Trois instances jouent un rôle clé dans la mise en place de l' approche transculturelle :
- L'équipe de crise, de par sa flexibilité, son orientation familiale et son rôle limité dans le temps, permet de s'adresser à l'épisode psychotique en tant que crise en valorisant les avenues proposées par la famille tout en proposant une approche pharmacologique non invasive.

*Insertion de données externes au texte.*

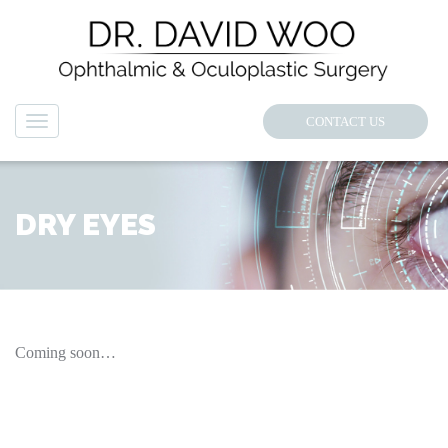
CONTACT US
Navigation
DRY EYES
Coming soon…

- Le milieu hospitalier non psychiatrique permet à la famille, si elle le désire, de considérer l'adolescent comme "malade" mais de façon non spécifique, ce qui facilite l'introduction de signification autres que celle appartenant au registre psychiatrique. L'intérêt des infirmières pour les cas caractéristiques culturelles de l'histoire des jeunes augmente la tolérance du personnel de l'étage face à des comportements psychotiques autrement perçus comme inquiétants, et par conséquence diminue le recours à un contrôle pharmacologique et physique invasif. Enfin le milieu médical présente aussi des problèmes puisqu'il entraîne souvent une augmentation importante d'investigations médicales peu justifiées.
- L'approche en psychiatrie transculturelle permet d'introduire une multiplicité de système de sens autour de la crise et de transformer le passé entre la culture d'origine et la société hôte en un espace transitionnel permettant un jeu autour du sens et une recherche de cohérence relative dans des mondes hétérogènes (Witzum, 1999). Ce processus comprend aussi une validation de savoirs et de savoir-faire différents de l'expertise médicale occidentale. La reconnaissance des savoirs empiriques de la famille et de la communauté redonne à la famille du pouvoir et renforce l'alliance avec l'équipe clinique. Cette alliance est souvent fragilisée par l'asymétrie du pouvoir entre le milieu clinique et les familles qui ont une identité de groupe minoritaire. (Rousseau, 1998). Finalement, la possibilité de jouer avec un large éventail de significations facilite la mobilisation des réseaux sociaux: famille étendue et réseaux de support dans le pays d'origine. Pour de nombreuses communautés le stigma associé avec la maladie mentale ne permet pas cette mobilisation ce qui provoque un plus grand isolement du patient et de sa famille (Nathan 1994). L'évocation de significations traditionnelles peut au contraire parfois indiquer aux proches de façon claire quelles sont les avenues permettant d'aider et de soutenir la famille au travers de la crise.
Notre expérience clinique souligne l'utilité d'une évaluation culturelle d'un épisode psychotique chez l'adolescent migrant autant dans la création d'une alliance avec celui-ci et sa famille que dans l'élaboration d'un plan de traitement qui non seulement n'agrandit pas le clivage entre les différents mondes auxquels appartient l'adolescent, mais transforme le fossé entre le pays d'origine et la société hôte en espace transitionnel permettant de multiplier les interprétations de la crise et les stratégies disponibles pour y répondre.